Eliot Mack, the founder and system architect of Lightcraft Technology has for the past 8 years been helping filmmakers work in real time visual effects with the system he developed with Co-Founder Phil Mass called Previzion.
We asked Eliot some questions about his camera system and here are his answers:
BLAST: Why did you create this product? What was the thought process behind it?
ELIOT MACK: I started building Previzion out of frustration with both the traditional production process (sets, locations, etc.) and the traditional visual effects process (tracking, keying, rendering, compositing, etc.) I had learned enough VFX to complete about 2 shots with standard methods, but simply could not believe how hard it was to do basic things, like pulling a key well or matching a lens accurately. At that point, I understood the underlying math and could start building a system to handle the repetitious, boring tasks like lens matching and camera position tracking.
BLAST: What movies/TV shows might the readers have seen this unique tech involved in?
EM: The productions with the widest viewing audience are probably “Alice in Wonderland,” the 2010 Tim Burton film, and “V,” the sci-fi television series.
BLAST: What future projects might this technology be used in?
EM: The two major areas we work in are feature film/high end episodic previsualization, and real time finishing, where the show is composited on the stage. We’re being used on complex stereoscopic motion pictures, to integrate stereo live action cameras and animated CG characters, as well as in telenovelas, where the production volume is high but the keying has to be very good.

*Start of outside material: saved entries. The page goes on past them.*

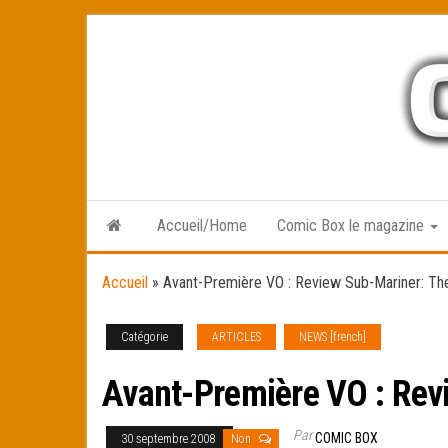
Skip
to
the
content
Accueil/Home
Comic Box le magazine
Accueil
»
Avant-Première VO : Review Sub-Mariner: Th
Catégorie
ARTICLES
NEWS [french]
Avant-Première VO : Rev
Par
COMIC BOX
30 septembre 2008
Non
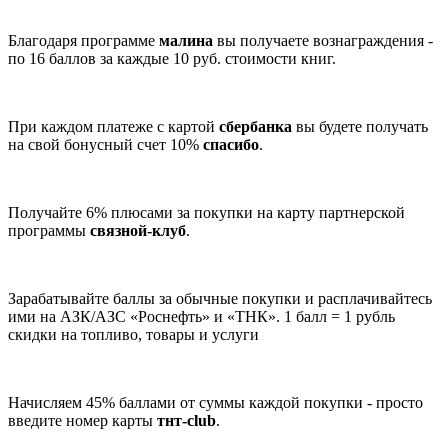
Благодаря программе
малина
вы получаете вознаграждения -
по 16 баллов за каждые 10 руб. стоимости книг.
При каждом платеже с картой
сбербанка
вы будете получать
на свой бонусный счет 10%
спасибо
.
Получайте 6% плюсами за покупки на карту партнерской
программы
связной-клуб
.
Зарабатывайте баллы за обычные покупки и расплачивайтесь
ими на АЗК/АЗС «Роснефть» и «ТНК». 1 балл = 1 рубль
скидки на топливо, товары и услуги
Начисляем 45% баллами от суммы каждой покупки - просто
введите номер карты
тнт-club
.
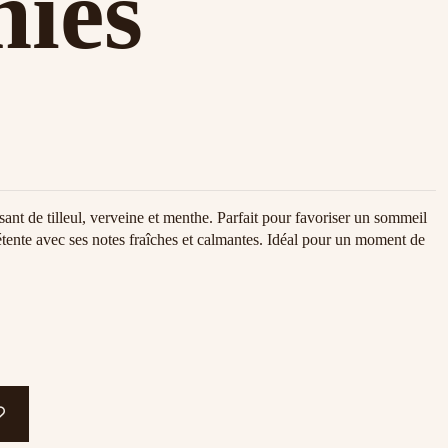
ies
nt de tilleul, verveine et menthe. Parfait pour favoriser un sommeil
détente avec ses notes fraîches et calmantes. Idéal pour un moment de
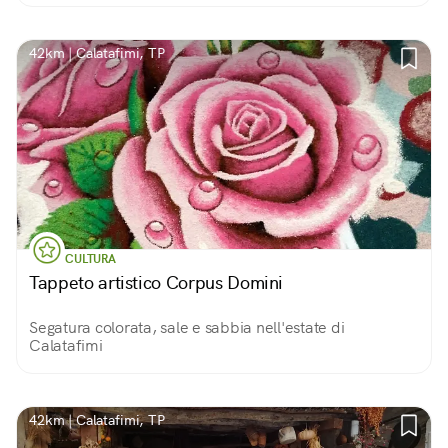
limpido da far commuovere.
42km | Calatafimi, TP
CULTURA
Tappeto artistico Corpus Domini
Segatura colorata, sale e sabbia nell'estate di
Calatafimi
42km | Calatafimi, TP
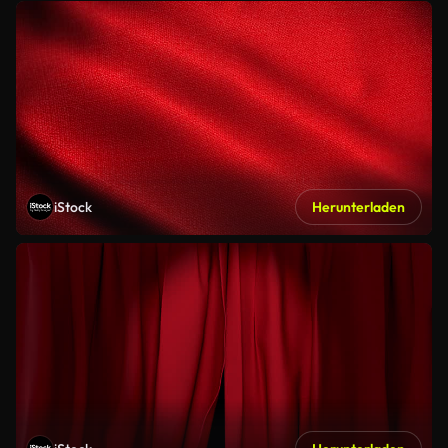
iStock
Herunterladen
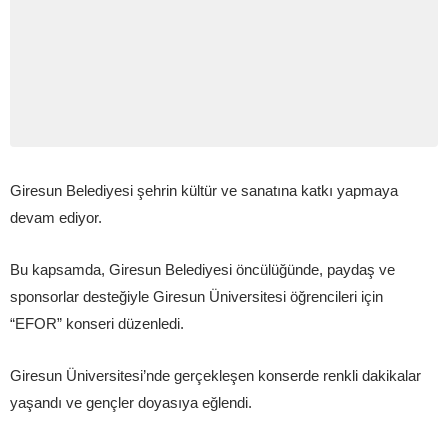
Giresun Belediyesi şehrin kültür ve sanatına katkı yapmaya
devam ediyor.
Bu kapsamda, Giresun Belediyesi öncülüğünde, paydaş ve
sponsorlar desteğiyle Giresun Üniversitesi öğrencileri için
“EFOR” konseri düzenledi.
Giresun Üniversitesi’nde gerçekleşen konserde renkli dakikalar
yaşandı ve gençler doyasıya eğlendi.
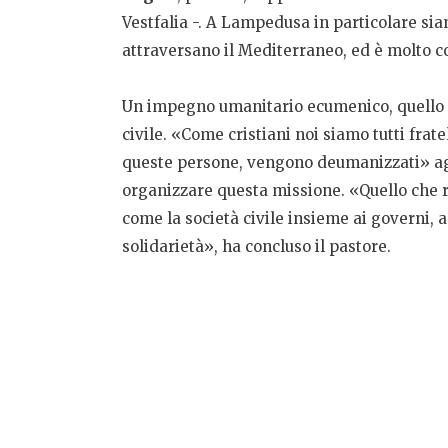
Vestfalia -. A Lampedusa in particolare siamo
attraversano il Mediterraneo, ed è molto
Un impegno umanitario ecumenico, quello de
civile. «Come cristiani noi siamo tutti frat
queste persone, vengono deumanizzati» aggiu
organizzare questa missione. «Quello che r
come la società civile insieme ai governi, 
solidarietà», ha concluso il pastore.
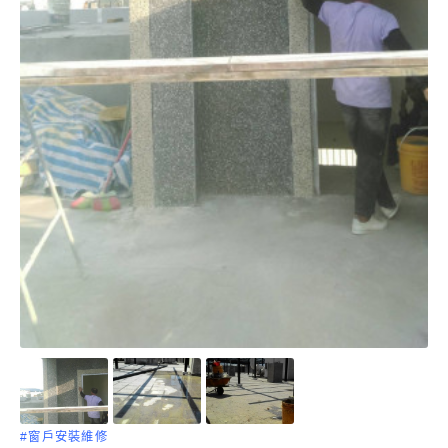
#窗戶安裝維修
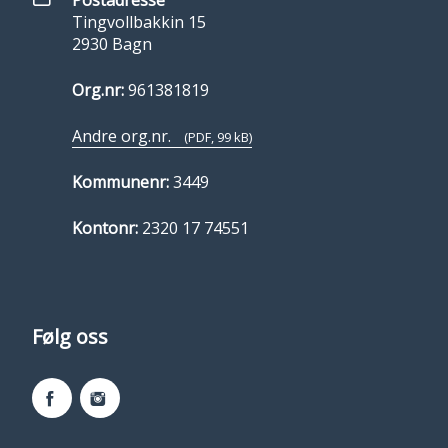
Postadresse
Tingvollbakkin 15
2930 Bagn
Org.nr:
961381819
Andre org.nr.
(PDF, 99 kB)
Kommunenr:
3449
Kontonr:
2320 17 74551
Følg oss
Facebook
Instagram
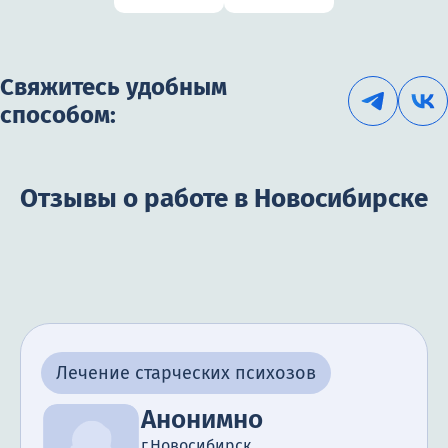
Свяжитесь удобным
способом:
Отзывы о работе в Новосибирске
Лечение старческих психозов
Анонимно
г.Новосибирск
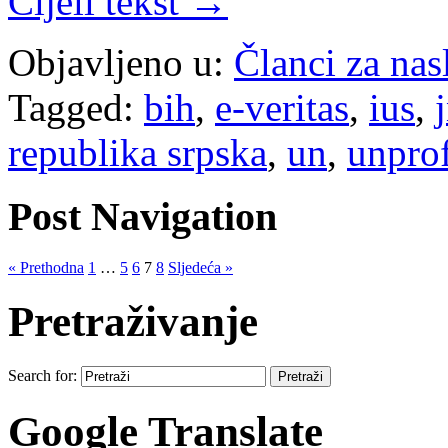
Cijeli tekst →
Objavljeno u:
Članci za na
Tagged:
bih
,
e-veritas
,
ius
,
republika srpska
,
un
,
unpro
Post Navigation
« Prethodna
1
…
5
6
7
8
Sljedeća »
Pretraživanje
Search for:
Google Translate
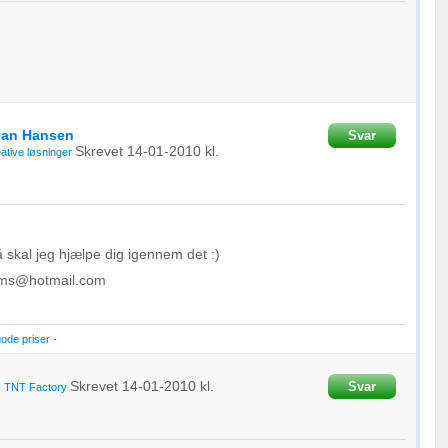
oplysninger fra forskellige
lan Hansen
Svar
Skrevet
14-01-2010
kl.
tive løsninger
skal jeg hjælpe dig igennem det :)
-cms@hotmail.com
gode priser -
Skrevet
14-01-2010
kl.
Svar
a
TNT Factory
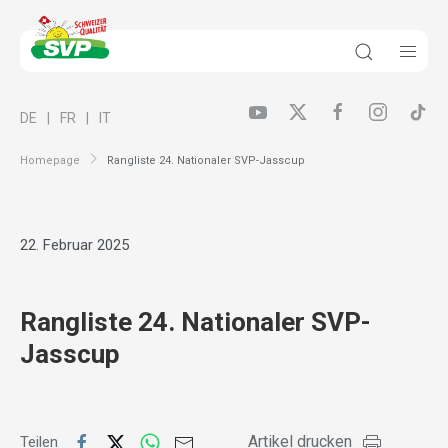
DE
FR
IT
Homepage
Rangliste 24. Nationaler SVP-Jasscup
22. Februar 2025
Rangliste 24. Nationaler SVP-
Jasscup
Artikel drucken
Teilen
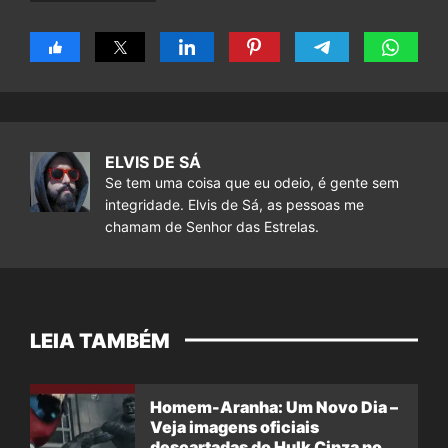
ELVIS DE SÁ
Se tem uma coisa que eu odeio, é gente sem
integridade. Elvis de Sá, as pessoas me
chamam de Senhor das Estrelas.
LEIA TAMBÉM
Homem-Aranha: Um Novo Dia –
Veja imagens oficiais
descartadas do Hulk Cinza no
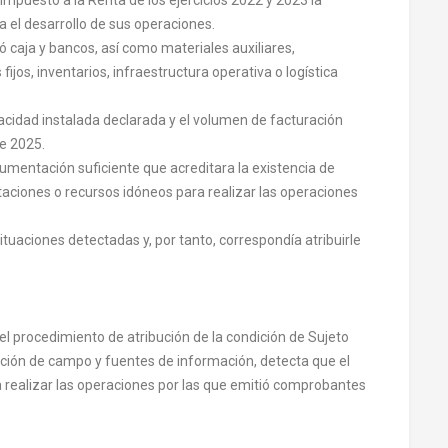
a el desarrollo de sus operaciones.
ró caja y bancos, así como materiales auxiliares,
fijos, inventarios, infraestructura operativa o logística
pacidad instalada declarada y el volumen de facturación
e 2025.
umentación suficiente que acreditara la existencia de
ataciones o recursos idóneos para realizar las operaciones
ituaciones detectadas y, por tanto, correspondía atribuirle
r el procedimiento de atribución de la condición de Sujeto
ción de campo y fuentes de información, detecta que el
 realizar las operaciones por las que emitió comprobantes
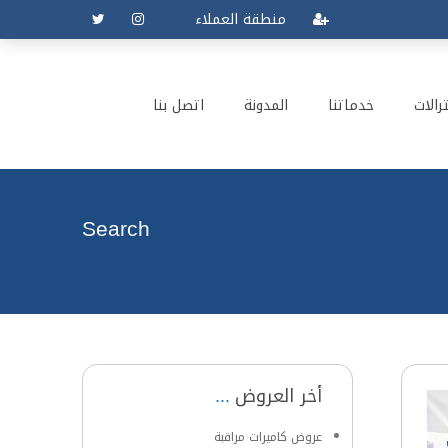
منطقة العملاء
رالات
خدماتنا
المدونة
اتصل بنا
Search
أخر العروض
عروض كاميرات مراقبة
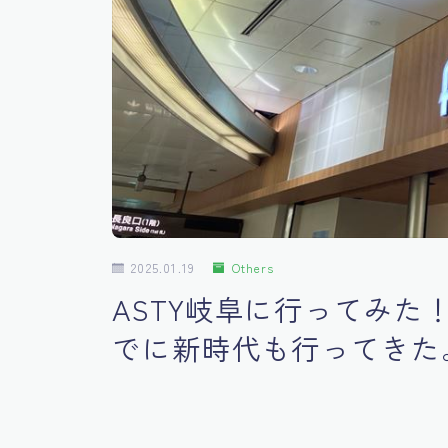
2025.01.19
Others
ASTY岐阜に行ってみ
でに新時代も行ってきた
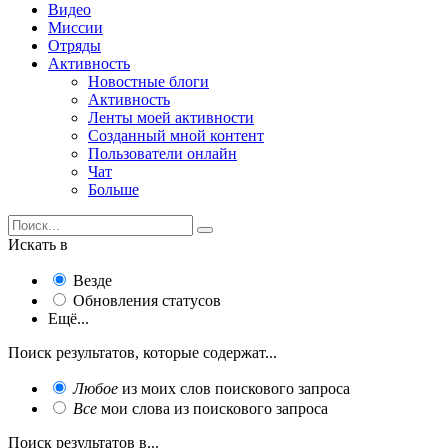
Видео
Миссии
Отряды
Активность
Новостные блоги
Активность
Ленты моей активности
Созданный мной контент
Пользователи онлайн
Чат
Больше
Искать в
Везде
Обновления статусов
Ещё...
Поиск результатов, которые содержат...
Любое
из моих слов поискового запроса
Все
мои слова из поискового запроса
Поиск результатов в...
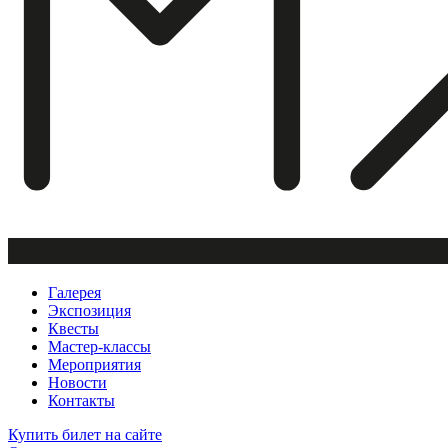
Галерея
Экспозиция
Квесты
Мастер-классы
Мероприятия
Новости
Контакты
Купить билет
на сайте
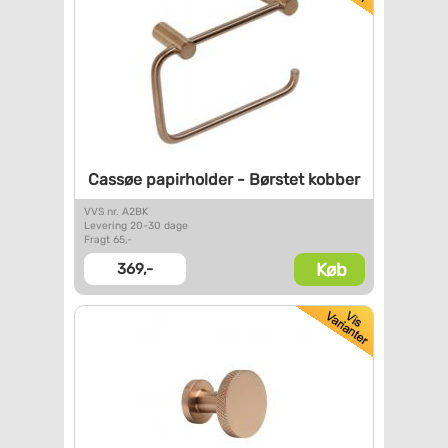
Cassøe papirholder - Børstet
kobber
VVS nr. A2BK
Levering 20-30 dage
Fragt 65,-
Køb
369,-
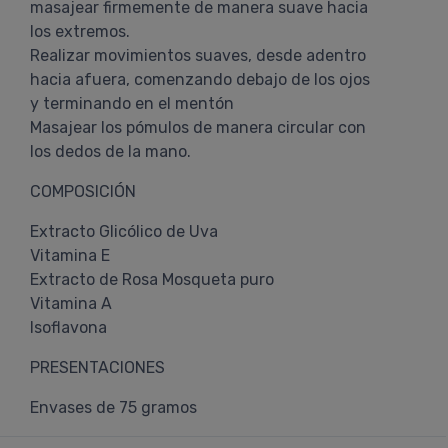
masajear firmemente de manera suave hacia
los extremos.
Realizar movimientos suaves, desde adentro
hacia afuera, comenzando debajo de los ojos
y terminando en el mentón
Masajear los pómulos de manera circular con
los dedos de la mano.
COMPOSICIÓN
Extracto Glicólico de Uva
Vitamina E
Extracto de Rosa Mosqueta puro
Vitamina A
Isoflavona
PRESENTACIONES
Envases de 75 gramos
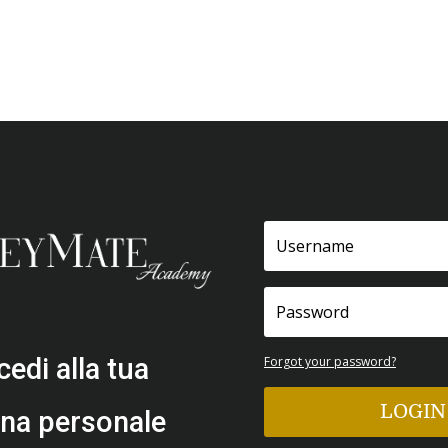
edi alla tua
Forgot your password?
LOGIN
na personale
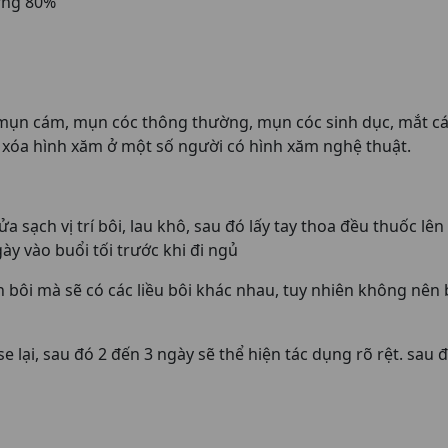
ượng 80%
 mụn cám, mụn cóc thông thường, mụn cóc sinh dục, mắt cá 
V, xóa hình xăm ở một số người có hình xăm nghệ thuật.
a sạch vị trí bôi, lau khô, sau đó lấy tay thoa đều thuốc lê
gày vào buổi tối trước khi đi ngủ
ần bôi mà sẽ có các liều bôi khác nhau, tuy nhiên không nên b
 lại, sau đó 2 đến 3 ngày sẽ thể hiện tác dụng rõ rệt. sau 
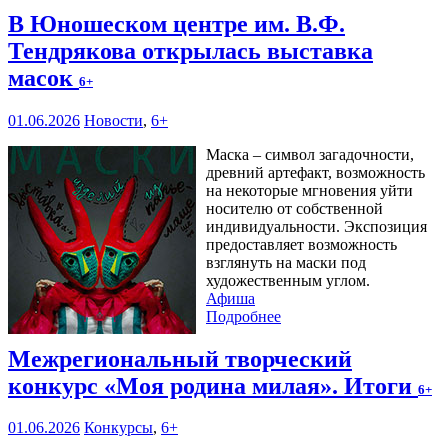
В Юношеском центре им. В.Ф.
Тендрякова открылась выставка
масок
6+
01.06.2026
Новости
,
6+
Маска – символ загадочности,
древний артефакт, возможность
на некоторые мгновения уйти
носителю от собственной
индивидуальности. Экспозиция
предоставляет возможность
взглянуть на маски под
художественным углом.
Афиша
Подробнее
Межрегиональный творческий
конкурс «Моя родина милая». Итоги
6+
01.06.2026
Конкурсы
,
6+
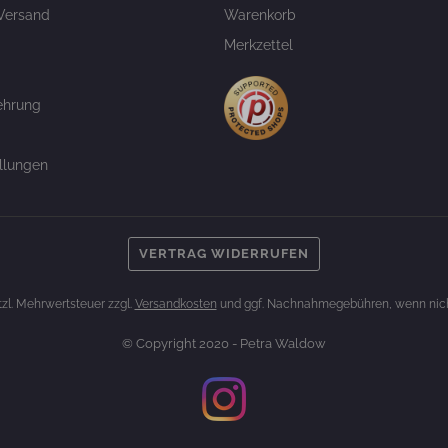
Versand
Warenkorb
Merkzettel
ehrung
llungen
VERTRAG WIDERRUFEN
etzl. Mehrwertsteuer zzgl.
Versandkosten
und ggf. Nachnahmegebühren, wenn nich
© Copyright 2020 - Petra Waldow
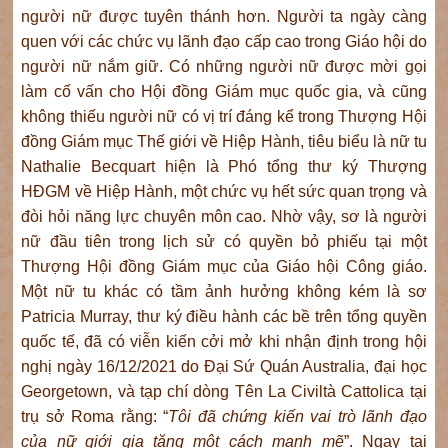
người nữ được tuyên thánh hơn. Người ta ngày càng
quen với các chức vụ lãnh đạo cấp cao trong Giáo hội do
người nữ nắm giữ. Có những người nữ được mời gọi
làm cố vấn cho Hội đồng Giám mục quốc gia, và cũng
không thiếu người nữ có vị trí đáng kể trong Thượng Hội
đồng Giám mục Thế giới về Hiệp Hành, tiêu biểu là nữ tu
Nathalie Becquart hiện là Phó tổng thư ký Thượng
HĐGM về Hiệp Hành, một chức vụ hết sức quan trọng và
đòi hỏi năng lực chuyên môn cao. Nhờ vậy, sơ là người
nữ đầu tiên trong lịch sử có quyền bỏ phiếu tại một
Thượng Hội đồng Giám mục của Giáo hội Công giáo.
Một nữ tu khác có tầm ảnh hưởng không kém là sơ
Patricia Murray, thư ký điều hành các bề trên tổng quyền
quốc tế, đã có viễn kiến cởi mở khi nhận định trong hội
nghị ngày 16/12/2021 do Đại Sứ Quán Australia, đại học
Georgetown, và tạp chí dòng Tên La Civiltà Cattolica tại
trụ sở Roma rằng: “
Tôi đã chứng kiến vai trò lãnh đạo
của nữ giới gia tăng một cách mạnh mẽ
”. Ngay tại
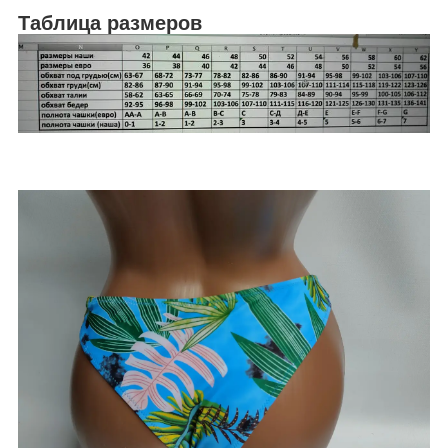
Таблица размеров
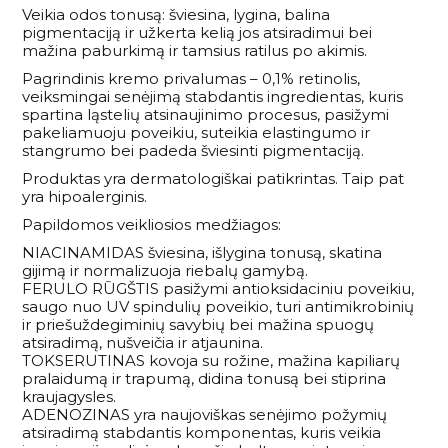
Veikia odos tonusą: šviesina, lygina, balina
pigmentaciją ir užkerta kelią jos atsiradimui bei
mažina paburkimą ir tamsius ratilus po akimis.
Pagrindinis kremo privalumas – 0,1% retinolis,
veiksmingai senėjimą stabdantis ingredientas, kuris
spartina ląstelių atsinaujinimo procesus, pasižymi
pakeliamuoju poveikiu, suteikia elastingumo ir
stangrumo bei padeda šviesinti pigmentaciją.
Produktas yra dermatologiškai patikrintas. Taip pat
yra hipoalerginis.
Papildomos veikliosios medžiagos:
NIACINAMIDAS šviesina, išlygina tonusą, skatina
gijimą ir normalizuoja riebalų gamybą.
FERULO RŪGŠTIS pasižymi antioksidaciniu poveikiu,
saugo nuo UV spindulių poveikio, turi antimikrobinių
ir priešuždegiminių savybių bei mažina spuogų
atsiradimą, nušveičia ir atjaunina.
TOKSERUTINAS kovoja su rožine, mažina kapiliarų
pralaidumą ir trapumą, didina tonusą bei stiprina
kraujagysles.
ADENOZINAS yra naujoviškas senėjimo požymių
atsiradimą stabdantis komponentas, kuris veikia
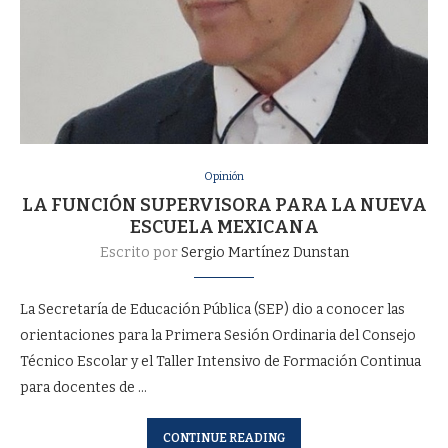
Opinión
LA FUNCIÓN SUPERVISORA PARA LA NUEVA
ESCUELA MEXICANA
Escrito por
Sergio Martínez Dunstan
La Secretaría de Educación Pública (SEP) dio a conocer las
orientaciones para la Primera Sesión Ordinaria del Consejo
Técnico Escolar y el Taller Intensivo de Formación Continua
para docentes de …
CONTINUE READING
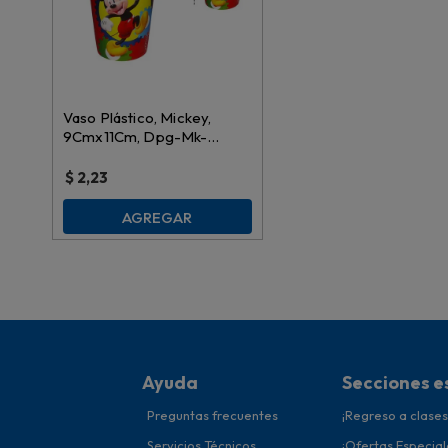
Vaso Plástico, Mickey,
9Cmx11Cm, Dpg-Mk-
V019C \ 339169
$
2,23
AGREGAR
Ayuda
Secciones e
Preguntas frecuentes
¡Regreso a clases
Servicios Técnicos
¡Ofertas Especial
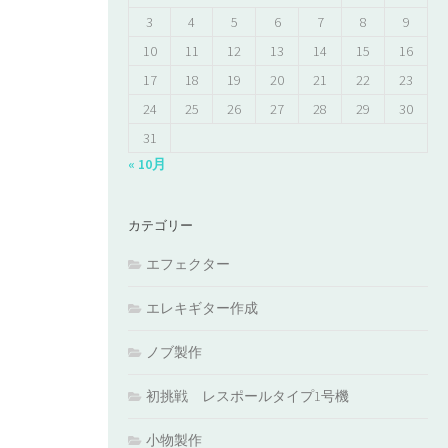
3
4
5
6
7
8
9
10
11
12
13
14
15
16
17
18
19
20
21
22
23
24
25
26
27
28
29
30
31
« 10月
カテゴリー
エフェクター
エレキギター作成
ノブ製作
初挑戦 レスポールタイプ1号機
小物製作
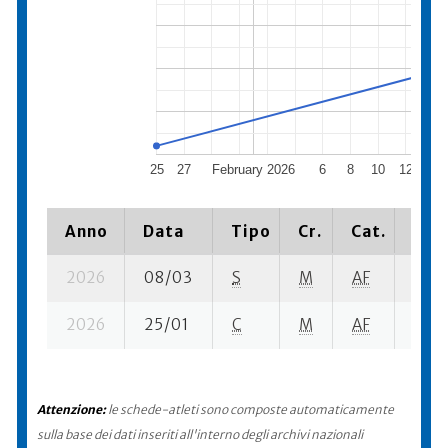
25
27
February 2026
6
8
10
12
14
Anno
Data
Tipo
Cr.
Cat.
Piaz
2026
08/03
S
M
AF
29 su
2026
25/01
C
M
AF
26 su
Attenzione:
le schede-atleti sono composte automaticamente
sulla base dei dati inseriti all'interno degli archivi nazionali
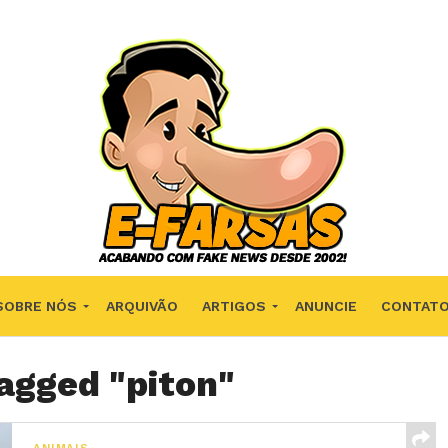
SOBRE NÓS
ARQUIVÃO
ARTIGOS
ANUNCIE
CONTAT
tagged "piton"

The underlying connection is our focus on high accuracy and image quality.
BLAST: Is this the only technology of its kind in the market today? And if no, how does your company differ from others?
EM: There are other types of real time keying systems that have been used for years in TV news, weather, and sports. Previzion is the only commercial real time system that is specifically designed for the demands of motion picture and television VFX production.
BLAST: How will Lightcraft Technology benefit movie making in the future?
EM: Previzion lets productions do much more creatively while saving money. Visual effects open up the storytelling palate, but the cost and complexity has limited their use. We’re already creating photorealistic sets that render in real time and fit on a thumb drive; painting a wall green and setting up some tracking targets is a lot less expensive than blocking off city streets or sending an entire production crew to some remote area.
BLAST: Where do you see your company in five years? In 10 years?
EM: We’re going to continue making the systems faster, more accurate, and easier to integrate into productions. Most people think of visual effects as limited to science fiction or summer blockbusters, but the rate of VFX speed and accuracy available in Previzion lets a wide range of productions use them.
BLAST: In regards to film school/students do you see your Lightcraft Technology being utilized in school as a teaching method?
EM: Very much so. In fact, we think that the technology could change the nature of student films. Our photogrammetry tools make it possible for a single person to go out with a DSLR and capture enough stills to create a photorealistic 3D background model. Students can expand the scope of their projects while they are learning to use the same on-set tools used on the largest VFX projects out there.
BLAST: For the average movie enthusiast who loves film, will they see a difference between traditional methods of creating film (actors filmed in front of a green screen) over your Lightcraft Technology?
EM: Previzion is in many ways similar to traditional VFX work. It uses the same blue and green screens and some of the same 3D modeling tools to create the backgrounds. The key difference is the speed – it’s a complete visual effects pipeline that happens to run in real time.